Estimating Your Pension
Your first step in estimating your pension will always be to figure your FAC. Then you use the pension formula to figure your straight life calculation. Once you know your straight life amount, you have a basis for estimating an early reduced, survivor, and equated pension.
It's very important that you understand the concepts presented here before you make irrevocable selections you'll have to live with throughout your retirement. Once you're familiar with these fundamentals you can move on to the next section for step-by-step help in estimating your pension.
The Pension Formula
Your annual benefit is based on a formula that multiplies your final average compensation by a pension factor times your years of service.
-
Final average compensation (FAC).
For
MIP members, the highest three consecutive years of earnings (36 months) are averaged to determine your final average compensation, or FAC. If you are a
Basic Plan member, your highest five consecutive years of earnings (60 months) are averaged to determine your FAC.
Note: Your highest three or five consecutive years of earnings may have
occurred earlier in your career, however we still refer to it as your final average compensation.
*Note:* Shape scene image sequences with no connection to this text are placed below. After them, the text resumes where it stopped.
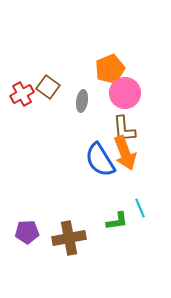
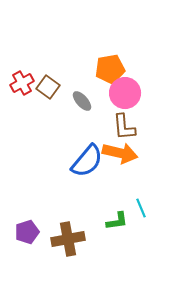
orange pentagon: rotated 12 degrees clockwise
red cross: moved 11 px up
gray ellipse: rotated 50 degrees counterclockwise
brown L-shape: moved 2 px up
orange arrow: moved 5 px left; rotated 56 degrees counterclockwise
blue semicircle: moved 13 px left, 1 px down; rotated 108 degrees counterclockwise
cyan line: moved 1 px right
purple pentagon: rotated 15 degrees counterclockwise
brown cross: moved 1 px left, 1 px down
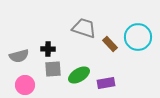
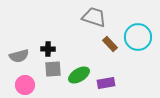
gray trapezoid: moved 10 px right, 11 px up
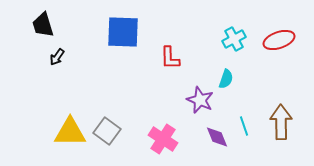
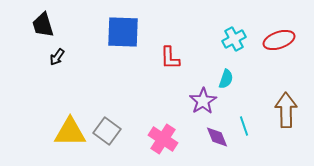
purple star: moved 3 px right, 1 px down; rotated 16 degrees clockwise
brown arrow: moved 5 px right, 12 px up
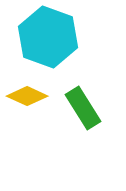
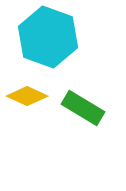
green rectangle: rotated 27 degrees counterclockwise
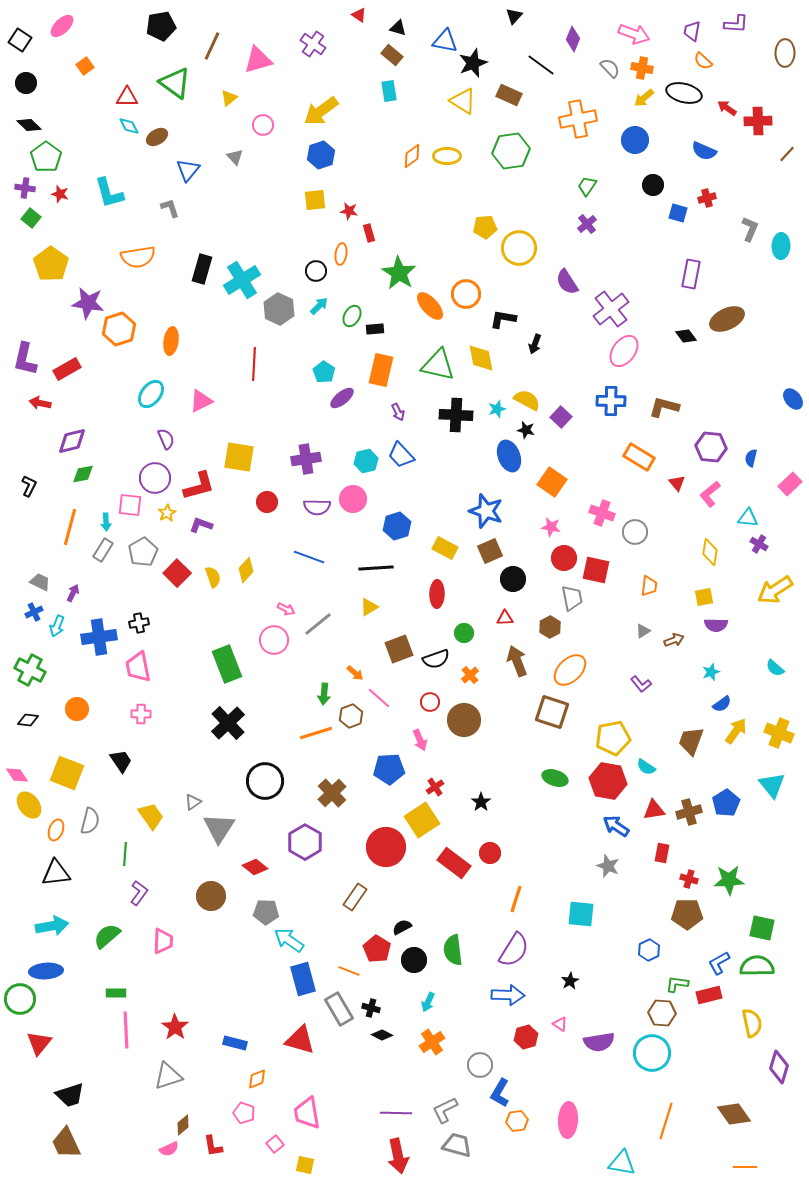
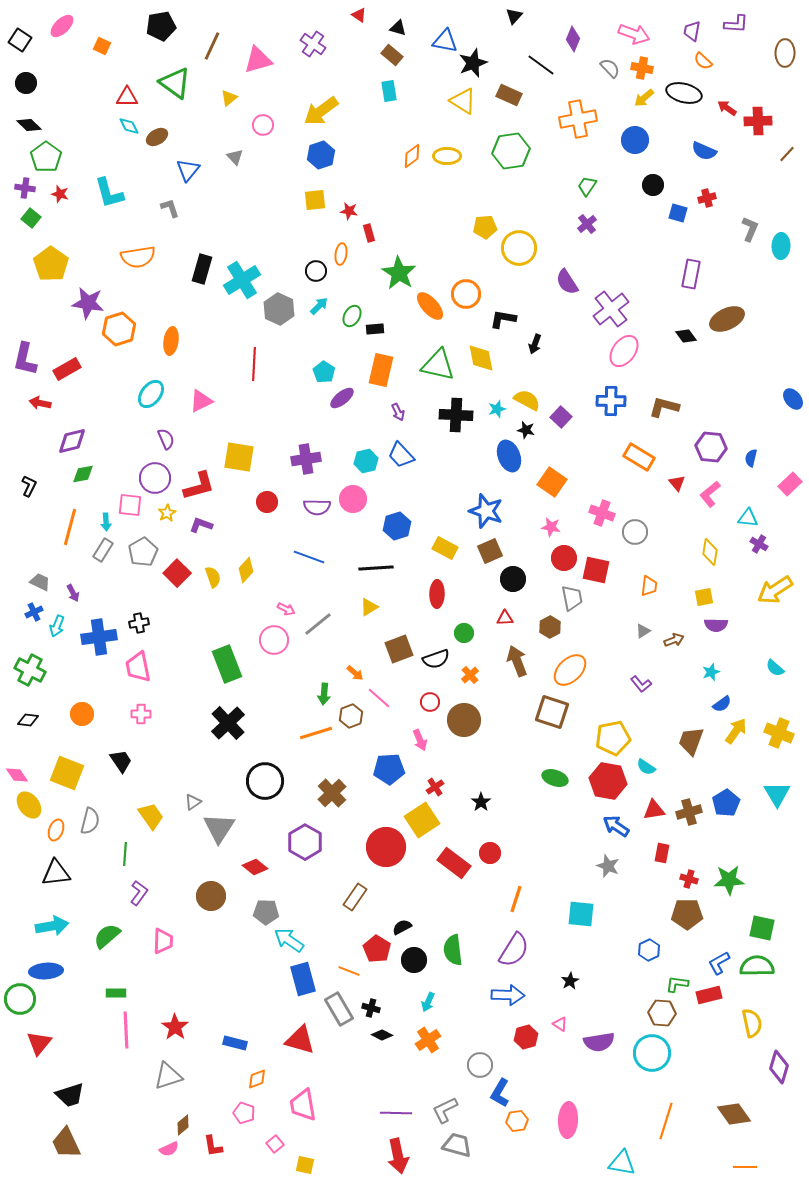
orange square at (85, 66): moved 17 px right, 20 px up; rotated 30 degrees counterclockwise
purple arrow at (73, 593): rotated 126 degrees clockwise
orange circle at (77, 709): moved 5 px right, 5 px down
cyan triangle at (772, 785): moved 5 px right, 9 px down; rotated 8 degrees clockwise
orange cross at (432, 1042): moved 4 px left, 2 px up
pink trapezoid at (307, 1113): moved 4 px left, 8 px up
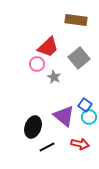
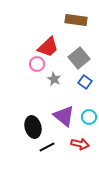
gray star: moved 2 px down
blue square: moved 23 px up
black ellipse: rotated 35 degrees counterclockwise
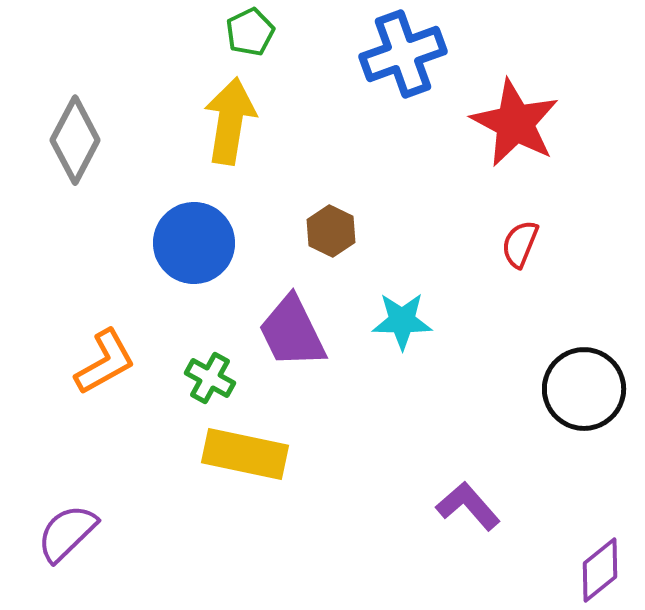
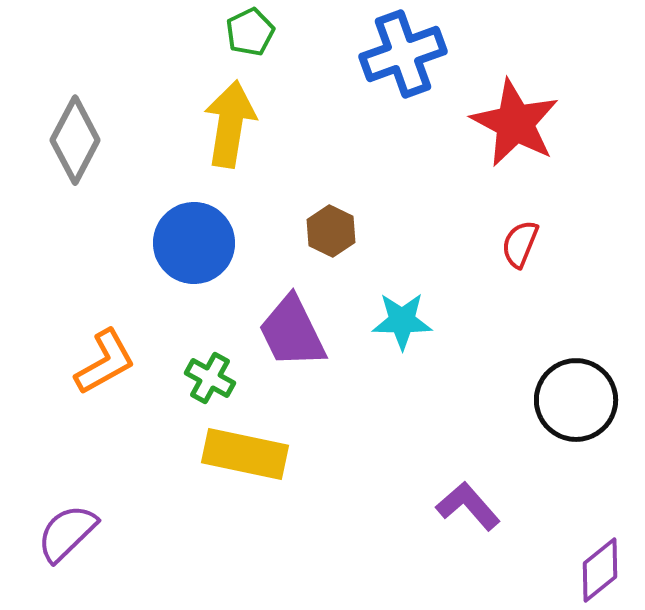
yellow arrow: moved 3 px down
black circle: moved 8 px left, 11 px down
For more details on the types of compensation used in your FAC, click here.
-
Pension factor.
The pension factor is 1.5 percent (0.015).
-
Years of service (YOS).
Your service credit reflects the years, or fractions of years, you have worked for a Michigan public school. In general, you earn one year of service when you work 1,020 hours in a school fiscal year. No more than 30 hours can be credited in a one-week period if you're on a weekly payroll, or 60 hours if you're paid biweekly. For more information on how you earn service credit, click here.
Credited service can also include any additional service purchased or transferred. For more information see
Adding to Your Service Credit
.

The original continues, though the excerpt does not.